● **Work task**
Each entry below should be returned exactly as is, with the pictures removed.

● **Exercise materials**
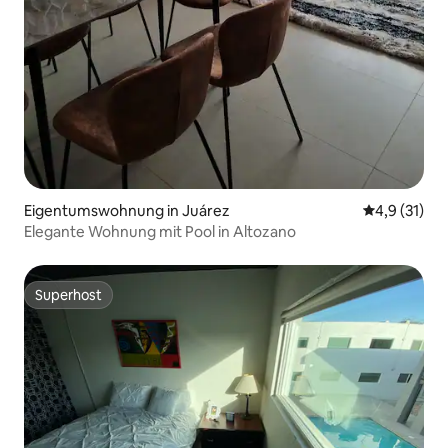
Eigentumswohnung in Juárez
Durchschnit
4,9 (31)
Elegante Wohnung mit Pool in Altozano
Superhost
Superhost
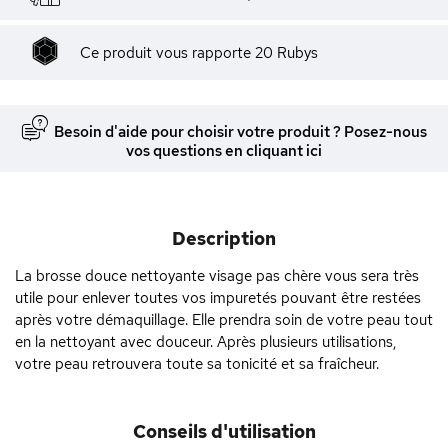
Ce produit vous rapporte
20
Rubys
Besoin d'aide pour choisir votre produit ? Posez-nous
vos questions en cliquant ici
Description
La brosse douce nettoyante visage pas chère vous sera très
utile pour enlever toutes vos impuretés pouvant être restées
après votre démaquillage. Elle prendra soin de votre peau tout
en la nettoyant avec douceur. Après plusieurs utilisations,
votre peau retrouvera toute sa tonicité et sa fraîcheur.
Conseils d'utilisation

● **Answer space**
Eigentumswohnung in Juárez
Durchschnit
4,9 (31)
Elegante Wohnung mit Pool in Altozano
Superhost
Superhost
Ce produit vous rapporte
20
Rubys
Besoin d'aide pour choisir votre produit ? Posez-nous
vos questions en cliquant ici
Description
La brosse douce nettoyante visage pas chère vous sera très
utile pour enlever toutes vos impuretés pouvant être restées
après votre démaquillage. Elle prendra soin de votre peau tout
en la nettoyant avec douceur. Après plusieurs utilisations,
votre peau retrouvera toute sa tonicité et sa fraîcheur.
Conseils d'utilisation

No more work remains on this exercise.